Have you ever put off taking important action or making a change that will make you more successful? Have you rationalized that you just need a bit more time to decide what to charge, figure out what to say on the podcast, or decide how best to introduce clients to the idea of charging for advice — because it’s important to get it really right before beginning?

We’ve all experienced it. We identify a goal and suddenly our mind starts spinning at hyper-speed on the what-ifs that could derail our efforts, lose us all our clients and lead to our ruin.

Our brains are hardwired to keep us safe by avoiding risk. We need this primitive survival system to remind us to look both ways before crossing the street, or to run when facing a hungry tiger. However, the very voices that ensure our survival fail to mention that the safety they offer is also costing you opportunities. 

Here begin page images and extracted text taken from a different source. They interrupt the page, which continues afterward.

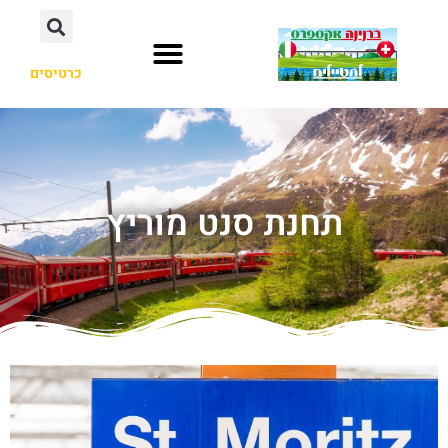
כרטיסים
תחנת סנט מוריץ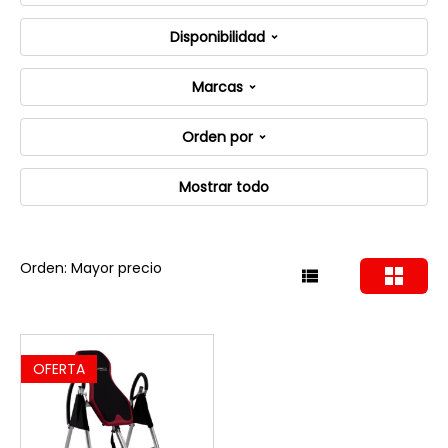
Disponibilidad
Marcas
Orden por
Mostrar todo
Orden: Mayor precio
OFERTA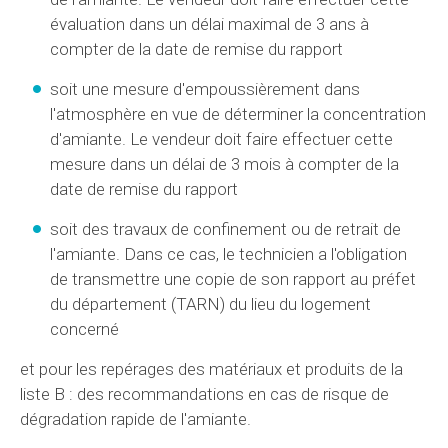
évaluation dans un délai maximal de 3 ans à
compter de la date de remise du rapport
soit une mesure d'empoussièrement dans
l'atmosphère en vue de déterminer la concentration
d'amiante. Le vendeur doit faire effectuer cette
mesure dans un délai de 3 mois à compter de la
date de remise du rapport
soit des travaux de confinement ou de retrait de
l'amiante. Dans ce cas, le technicien a l'obligation
de transmettre une copie de son rapport au préfet
du département (TARN) du lieu du logement
concerné
et pour les repérages des matériaux et produits de la
liste B : des recommandations en cas de risque de
dégradation rapide de l'amiante.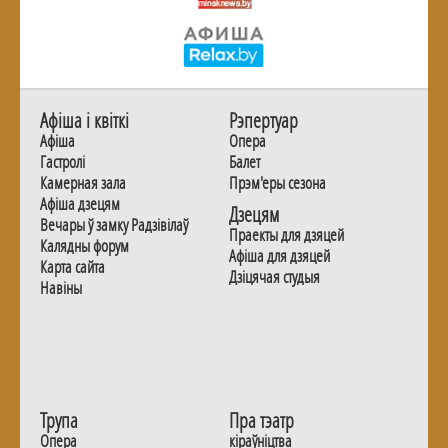
Афiша i квiткi
Рэпертуар
Афiша
Опера
Гастролi
Балет
Камерная зала
Прэм'еры сезона
Афiша дзецям
Дзецям
Вечары ў замку Радзiвiлаў
Праекты для дзяцей
Калядны форум
Афiша для дзяцей
Карта сайта
Дзiцячая студыя
Навiны
Трупа
Пра тэатр
Опера
кіраўніцтва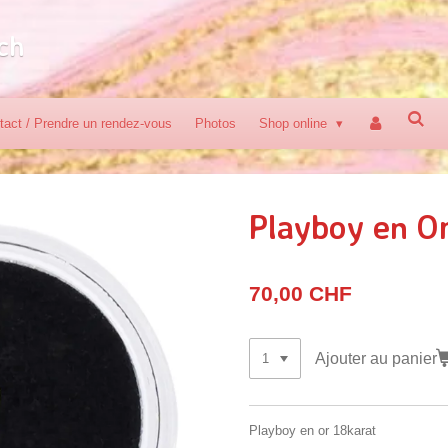
ch
tact / Prendre un rendez-vous
Photos
Shop online
Playboy en O
70,00 CHF
Ajouter au panier
Playboy en or 18karat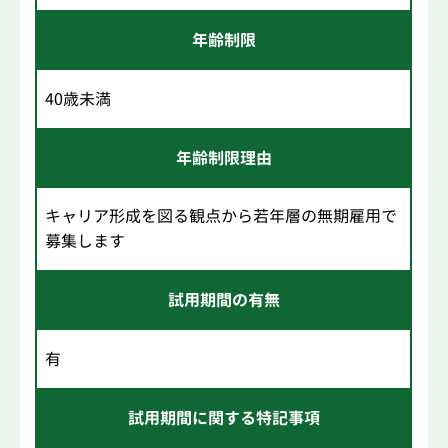
年齢制限
40歳未満
年齢制限理由
キャリア形成を図る観点から若年層の無期雇用で
募集します
試用期間の有無
有
試用期間に関する特記事項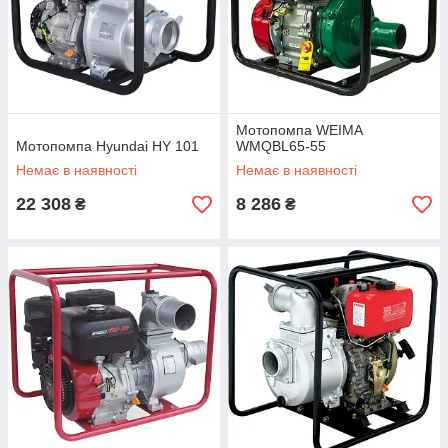
Мотопомпа WEIMA
Мотопомпа Hyundai HY 101
WMQBL65-55
Немає в наявності
Немає в наявності
22 308
8 286
₴
₴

In my 27-year career, I’ve had the privilege of developing strategy with and coaching some of the industry’s top advisers and leaders, and I am here to tell you that every single one of them has made some messy mistakes. Try as we all might, this very human experience simply cannot be avoided. 

The formula for bridging the gap between what you have and what you want isn’t to work harder or longer. It’s much simpler than that. If you want to accelerate your success, simply commit to taking imperfect action in much greater doses. 

If you do, it’s inevitable that you will experience progress, because it is the very process of taking imperfect action that allows you to learn, refine and perfect your craft through the only process I know that works 100% of the time: practice. 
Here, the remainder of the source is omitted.